So he taught Albom, who had lost touch with him after graduating from college. And he taught Ted Koppel, during three touching “Nightline” specials. In the process, Morrie became a mentor to millions of readers and viewers, regardless of their age, wealth, or occupation. But his lessons hold special power for businesspeople, who are consumed by the opportunities of the new world of work — yet often unaware of the costs associated with their achievements.
Slow down long enough to take stock, Morrie advised Albom during the first of his weekly visits: “Have you found someone to share your heart with? Are you giving to your community? Are you at peace with yourself?” The biggest mistake that most people make, Morrie said, is being shortsighted. “One hundred and ten years from now no one who is here now will be alive,” he wrote. “When you look at it that way, you can see how absurd it is that we individualize ourselves with our fences and hoarded possessions.”
It’s easy to understand why people lose perspective. The pressure to perform is overwhelming, Morrie said. It pushes people to strive for status, power, and money — regardless of the sacrifice. It pushes them to go it alone. “We have a sense that we should be like the mythical cowboy … able to take on and conquer anything and live in the world without the need for other people,” he wrote. Morrie believed that the opposite is true: that a community is far more powerful than an individual and that making an impact on that community is far more fulfilling than focusing only on individual goals.

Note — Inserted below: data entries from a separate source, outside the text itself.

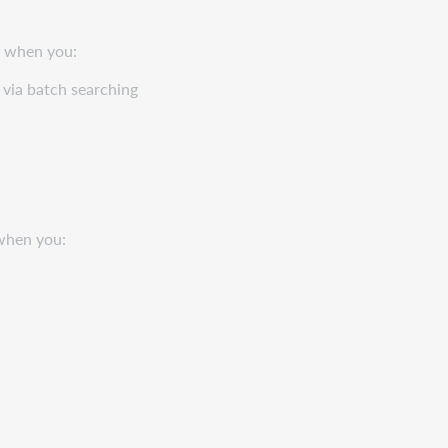
le when you:
r via batch searching
 when you:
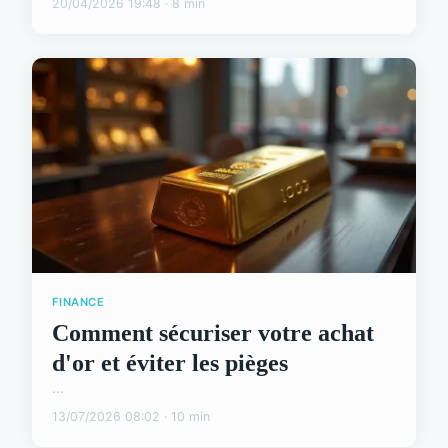
20/04/2026 19:48 · 8 min
FINANCE
Comment sécuriser votre achat
d'or et éviter les pièges
...
13/07/2026 08:02 · 10 min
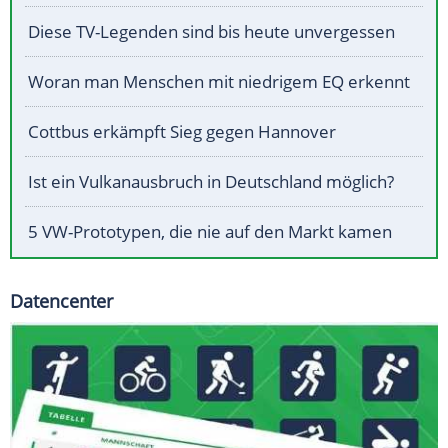
Diese TV-Legenden sind bis heute unvergessen
Woran man Menschen mit niedrigem EQ erkennt
Cottbus erkämpft Sieg gegen Hannover
Ist ein Vulkanausbruch in Deutschland möglich?
5 VW-Prototypen, die nie auf den Markt kamen
Datencenter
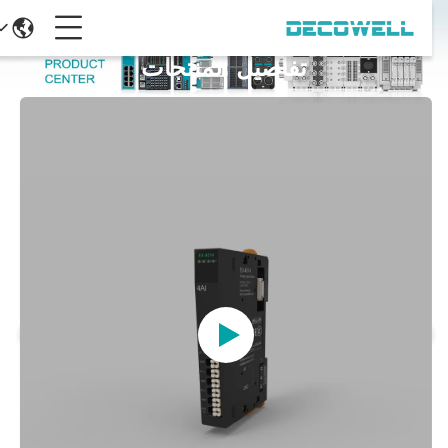
تفاصيل المنتجات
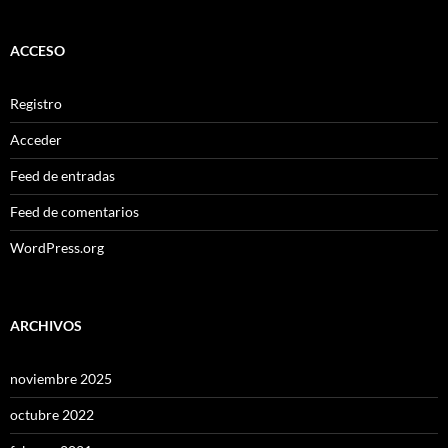
ACCESO
Registro
Acceder
Feed de entradas
Feed de comentarios
WordPress.org
ARCHIVOS
noviembre 2025
octubre 2022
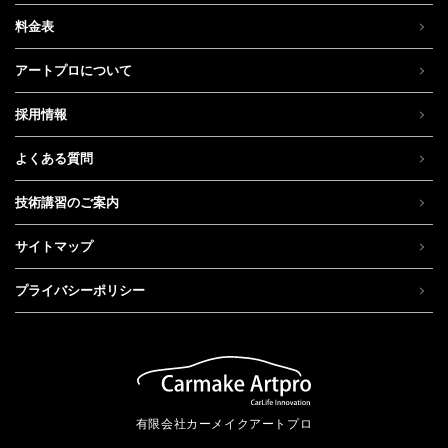
料金表
アートプロについて
採用情報
よくある質問
技術講習のご案内
サイトマップ
プライバシーポリシー
有限会社カーメイクアートプロ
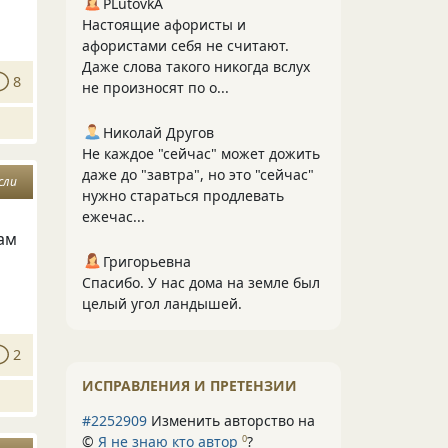
PLutоvkА
Настоящие афористы и
афористами себя не считают.
Даже слова такого никогда вслух
8
не произносят по о...
Николай Другов
Не каждое "сейчас" может дожить
даже до "завтра", но это "сейчас"
сли
нужно стараться продлевать
ежечас...
сам
Григорьевна
Спасибо. У нас дома на земле был
целый угол ландышей.
2
ИСПРАВЛЕНИЯ И ПРЕТЕНЗИИ
#2252909
Изменить авторство на
©
Я не знаю кто автор
?
0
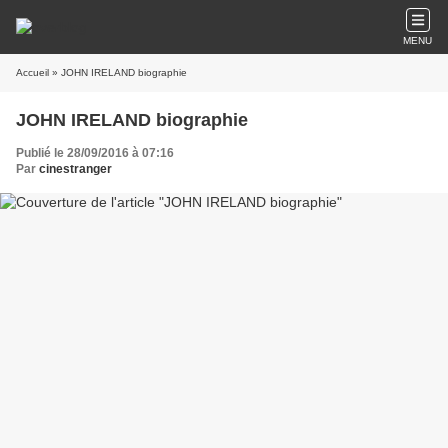
MENU
Accueil
» JOHN IRELAND biographie
JOHN IRELAND biographie
Publié le 28/09/2016 à 07:16
Par
cinestranger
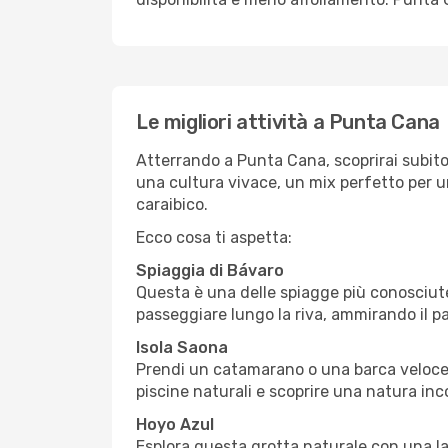
Le migliori attività a Punta Cana
Atterrando a Punta Cana, scoprirai subito
una cultura vivace, un mix perfetto per 
caraibico.
Ecco cosa ti aspetta:
Spiaggia di Bávaro
Questa è una delle spiagge più conosciute
passeggiare lungo la riva, ammirando il p
Isola Saona
Prendi un catamarano o una barca veloce p
piscine naturali e scoprire una natura in
Hoyo Azul
Esplora questa grotta naturale con una la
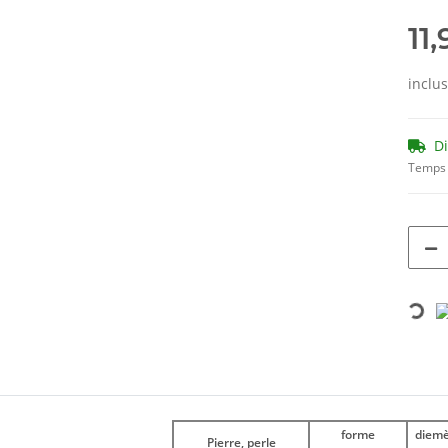
11
inclu
D
Temps 
Loading...
forme
diemè
Pierre, perle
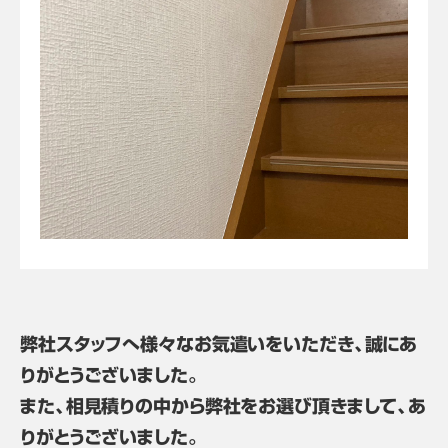
弊社スタッフへ様々なお気遣いをいただき、誠にあ
りがとうございました。
また、相見積りの中から弊社をお選び頂きまして、あ
りがとうございました。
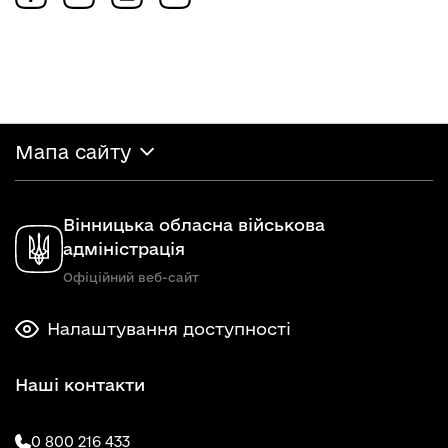
Мапа сайту
Вінницька обласна військова
адміністрація
Офіційний веб-сайт
Налаштування доступності
Наші контакти
0 800 216 433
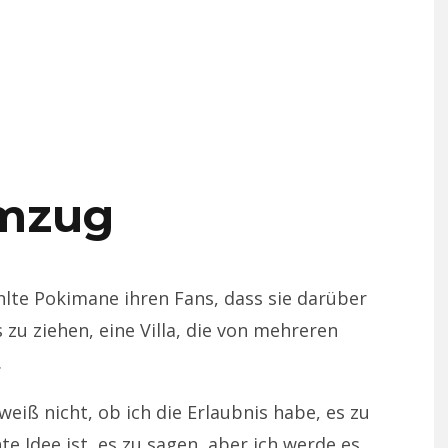
mzug
lte Pokimane ihren Fans, dass sie darüber
 zu ziehen, eine Villa, die von mehreren
.
 weiß nicht, ob ich die Erlaubnis habe, es zu
te Idee ist, es zu sagen, aber ich werde es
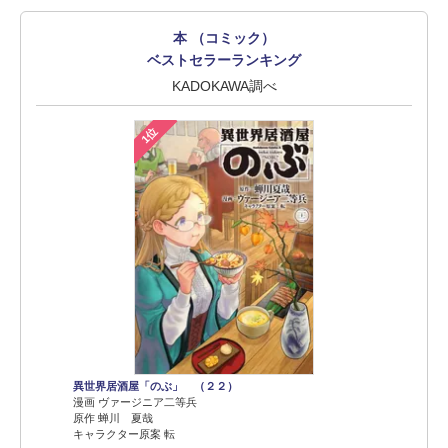
本 （コミック）
ベストセラーランキング
KADOKAWA調べ
1位
異世界居酒屋「のぶ」 （２２）
漫画 ヴァージニア二等兵
原作 蝉川 夏哉
キャラクター原案 転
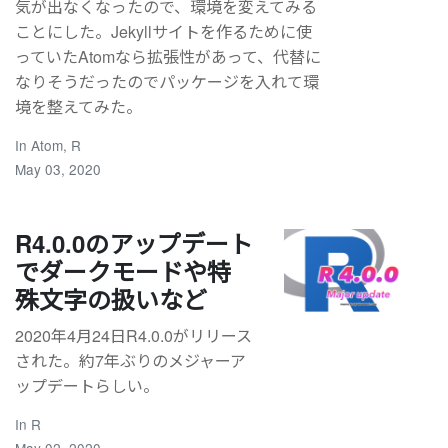
気が出なくなったので、環境を変えてみる
ことにした。Jekyllサイトを作るために使
っていたAtomなら拡張性があって、代替に
なりそうだったのでパッケージを入れて環
境を整えてみた。
In
Atom
,
R
May 03, 2020
R4.0.0のアップデート
でダークモードや特
殊文字の扱いなど
2020年4月24日R4.0.0がリリース
された。約7年ぶりのメジャーア
ップデートらしい。
In
R
May 02, 2020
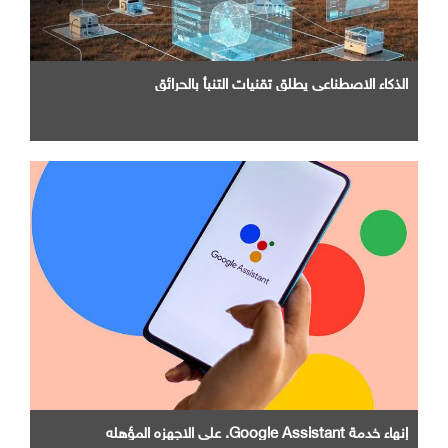
الذكاء الاصطناعي يطلق تقنيات التنبأ بالحرائق
إنهاء خدمة Google Assistant. علي الاجهزه المؤهله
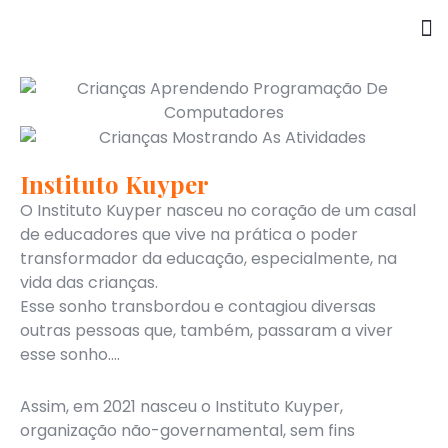
Instituto Kuyper
O Instituto Kuyper nasceu no coração de um casal
de educadores que vive na prática o poder
transformador da educação, especialmente, na
vida das crianças.
Esse sonho transbordou e contagiou diversas
outras pessoas que, também, passaram a viver
esse sonho….
Assim, em 2021 nasceu o Instituto Kuyper,
organização não-governamental, sem fins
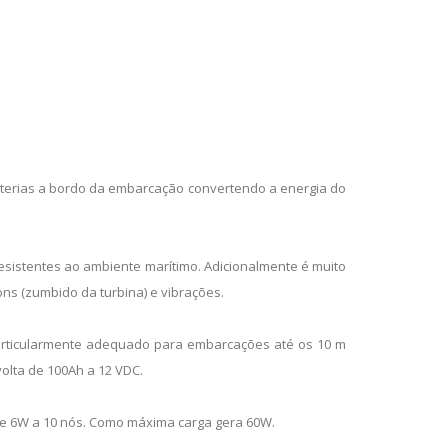
baterias a bordo da embarcação convertendo a energia do
esistentes ao ambiente marítimo. Adicionalmente é muito
ns (zumbido da turbina) e vibrações.
particularmente adequado para embarcações até os 10 m
volta de 100Ah a 12 VDC.
 e 6W a 10 nós. Como máxima carga gera 60W.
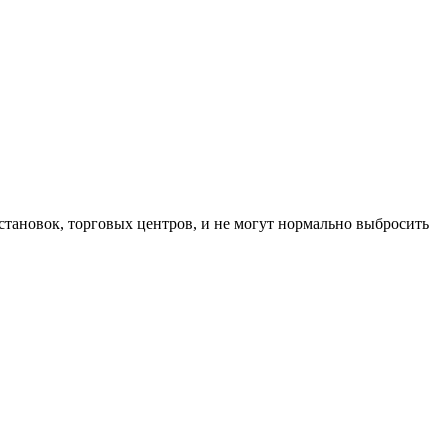
становок, торговых центров, и не могут нормально выбросить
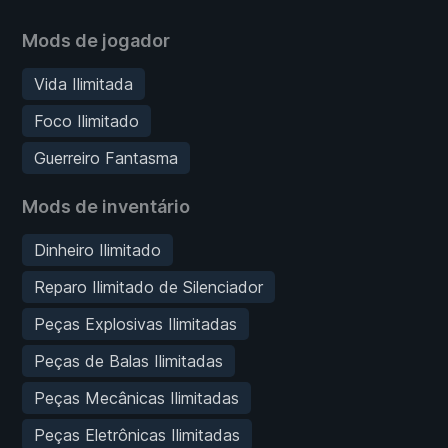
Mods de jogador
Vida Ilimitada
Foco Ilimitado
Guerreiro Fantasma
Mods de inventário
Dinheiro Ilimitado
Reparo Ilimitado de Silenciador
Peças Explosivas Ilimitadas
Peças de Balas Ilimitadas
Peças Mecânicas Ilimitadas
Peças Eletrônicas Ilimitadas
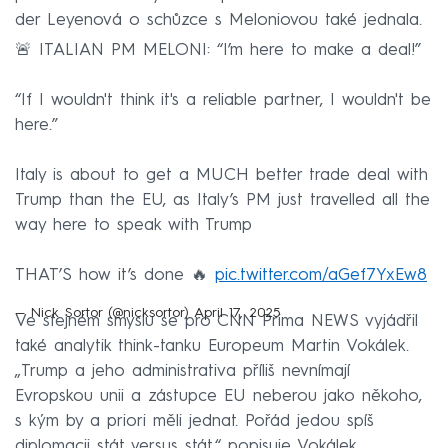
der Leyenová o schůzce s Meloniovou také jednala.
🚨 ITALIAN PM MELONI: “I’m here to make a deal!”
“If I wouldn't think it's a reliable partner, I wouldn't be
here.”
Italy is about to get a MUCH better trade deal with
Trump than the EU, as Italy’s PM just travelled all the
way here to speak with Trump
THAT’S how it’s done 🔥
pic.twitter.com/aGef7YxEw8
— Nick Sortor (@nicksortor)
April 17, 2025
Ve stejném smyslu se pro CNN Prima NEWS vyjádřil
také analytik think-tanku Europeum Martin Vokálek.
„Trump a jeho administrativa příliš nevnímají
Evropskou unii a zástupce EU neberou jako někoho,
s kým by a priori měli jednat. Pořád jedou spíš
diplomacii stát versus stát,“ popisuje Vokálek.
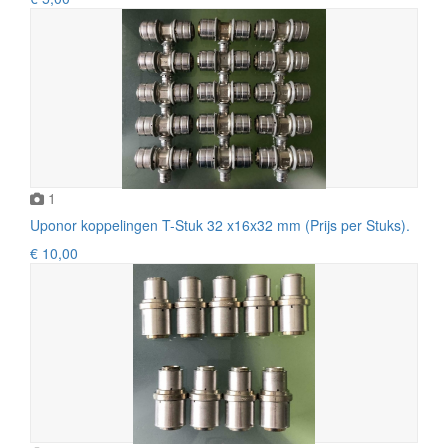
1
Uponor koppelingen T-Stuk 32 x16x32 mm (Prijs per Stuks).
€ 10,00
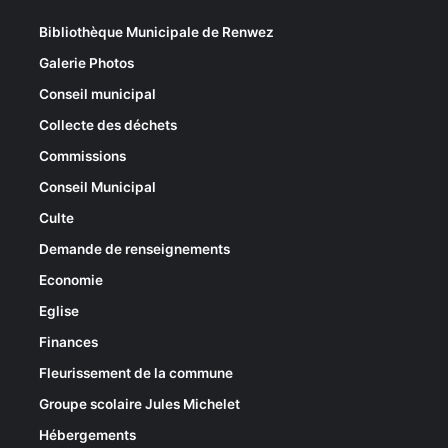
Bibliothèque Municipale de Renwez
Galerie Photos
Conseil municipal
Collecte des déchets
Commissions
Conseil Municipal
Culte
Demande de renseignements
Economie
Eglise
Finances
Fleurissement de la commune
Groupe scolaire Jules Michelet
Hébergements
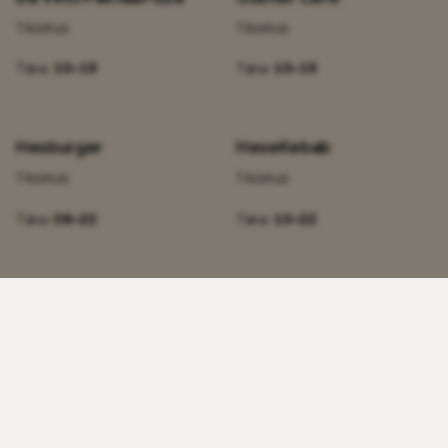
1 korrus
1 korrus
Täna:
10–19
Täna:
10–19
Hesburger
HeseKebab
1 korrus
1 korrus
Täna:
08–22
Täna:
10–22
KFC
Lido
1 korrus
1 korrus
Täna:
09 – 00
Täna:
11–19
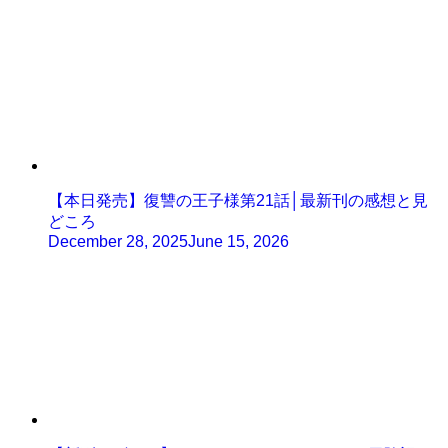
【本日発売】復讐の王子様第21話│最新刊の感想と見
どころ
December 28, 2025
June 15, 2026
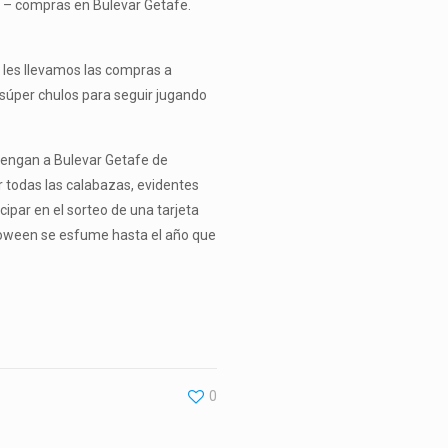
n – compras en Bulevar Getafe.
 les llevamos las compras a
s súper chulos para seguir jugando
vengan a Bulevar Getafe de
 todas las calabazas, evidentes
cipar en el sorteo de una tarjeta
lloween se esfume hasta el año que
0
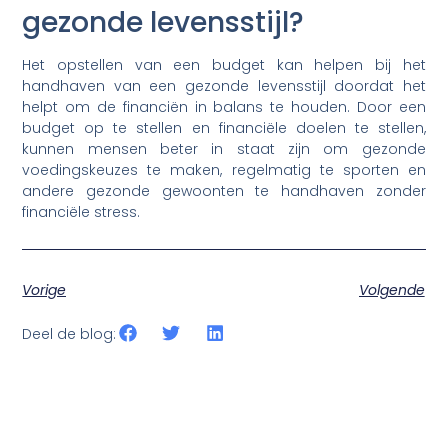
gezonde levensstijl?
Het opstellen van een budget kan helpen bij het
handhaven van een gezonde levensstijl doordat het
helpt om de financiën in balans te houden. Door een
budget op te stellen en financiële doelen te stellen,
kunnen mensen beter in staat zijn om gezonde
voedingskeuzes te maken, regelmatig te sporten en
andere gezonde gewoonten te handhaven zonder
financiële stress.
Vorige
Volgende
Deel de blog:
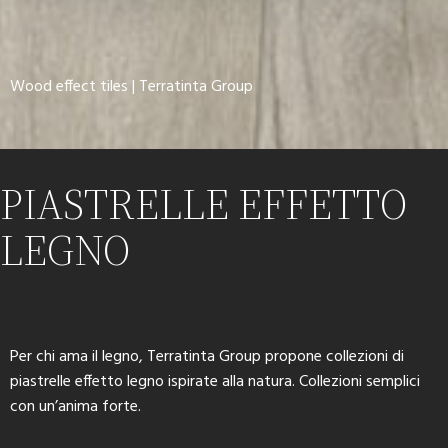
Wood effect tiles | Terratinta Group
PIASTRELLE EFFETTO
LEGNO
Per chi ama il legno, Terratinta Group propone collezioni di
piastrelle effetto legno ispirate alla natura. Collezioni semplici
con un’anima forte.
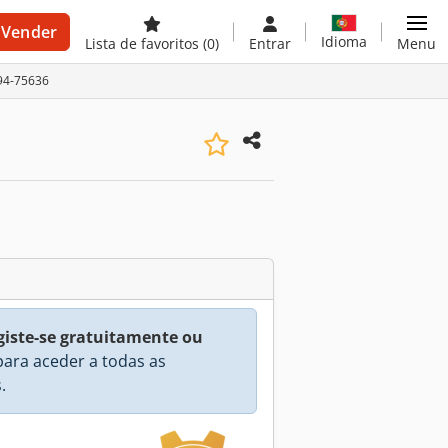
Vender
Idioma
Lista de favoritos
(0)
Entrar
Menu
194-75636
giste-se gratuitamente ou
ara aceder a todas as
.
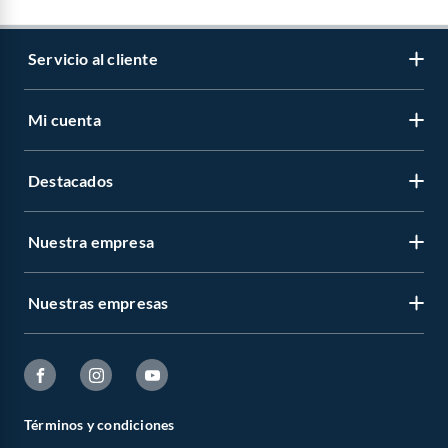
Servicio al cliente
Mi cuenta
Destacados
Nuestra empresa
Nuestras empresas
Términos y condiciones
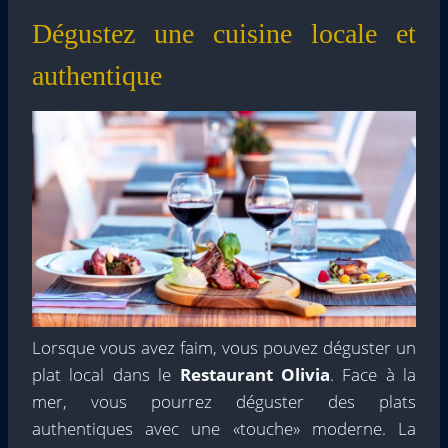
Dégustez une cuisine locale et
authentique
Lorsque vous avez faim, vous pouvez déguster un
plat local dans le
Restaurant Olivia
. Face à la
mer, vous pourrez déguster des plats
authentiques avec une «touche» moderne. La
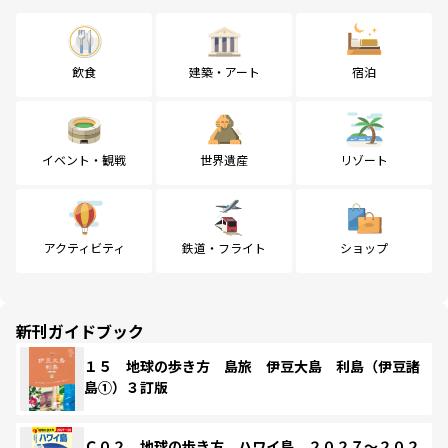
飲食
建築・アート
宿泊
イベント・観戦
世界遺産
リゾート
アクティビティ
鉄道・フライト
ショップ
新刊ガイドブック
１５ 地球の歩き方 島旅 伊豆大島 利島（伊豆諸
島①）３訂版
Ｃ０２ 地球の歩き方 ハワイ島 ２０２７～２０２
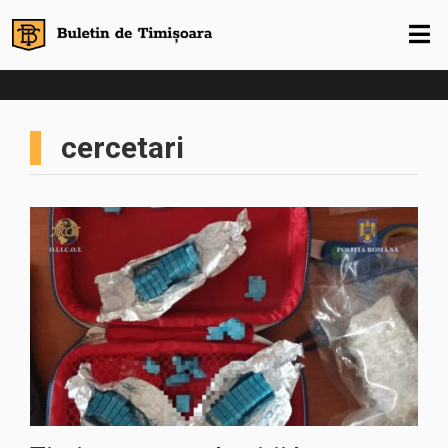
cercetari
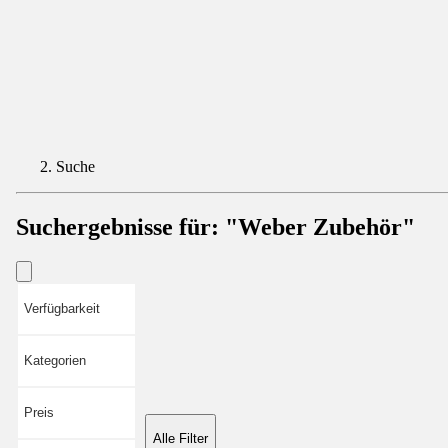
Suche
Suchergebnisse für:
"Weber Zubehör"
Verfügbarkeit
Kategorien
Preis
Alle Filter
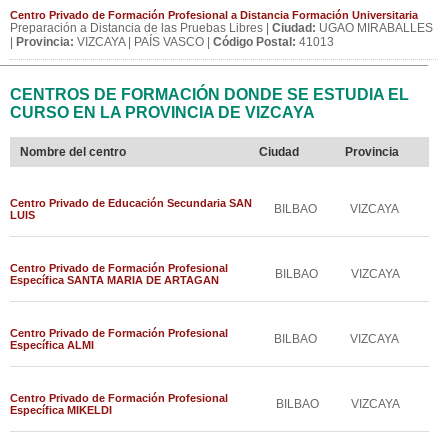
Centro Privado de Formación Profesional a Distancia Formación Universitaria
Preparación a Distancia de las Pruebas Libres |
Ciudad:
UGAO MIRABALLES
|
Provincia:
VIZCAYA | PAÍS VASCO |
Código Postal:
41013
CENTROS DE FORMACIÓN DONDE SE ESTUDIA EL
CURSO EN LA PROVINCIA DE VIZCAYA
Nombre del centro
Ciudad
Provincia
Centro Privado de Educación Secundaria SAN
BILBAO
VIZCAYA
LUIS
Centro Privado de Formación Profesional
BILBAO
VIZCAYA
Específica SANTA MARIA DE ARTAGAN
Centro Privado de Formación Profesional
BILBAO
VIZCAYA
Específica ALMI
Centro Privado de Formación Profesional
BILBAO
VIZCAYA
Específica MIKELDI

If we’re all so smart, then why aren’t more of us happy? That was a question that Morrie was happy to wrestle with. Happiness, he said, comes from figuring out what gives your life purpose and then devoting yourself with passion to that purpose. For Morrie, that defining passion was teaching. Happiness comes from opening up to people, emotions, and experiences. For Morrie, the key experience was dancing, always dancing. But happiness also comes from knowing and accepting your limitations and imperfections. For Morrie, the key limitation was his body, which grew weaker as ALS limited his ability to walk, to feed himself, to breathe freely.
Laugh at yourself, Morrie urged. Forgive yourself for not doing the things that you should have done. He didn’t pine for lost youth: “You know what that reflects? Unsatisfied lives. Unfulfilled lives. Lives that haven’t found meaning. Because if you’ve found meaning in your life, you don’t want to go back. You want to go forward.”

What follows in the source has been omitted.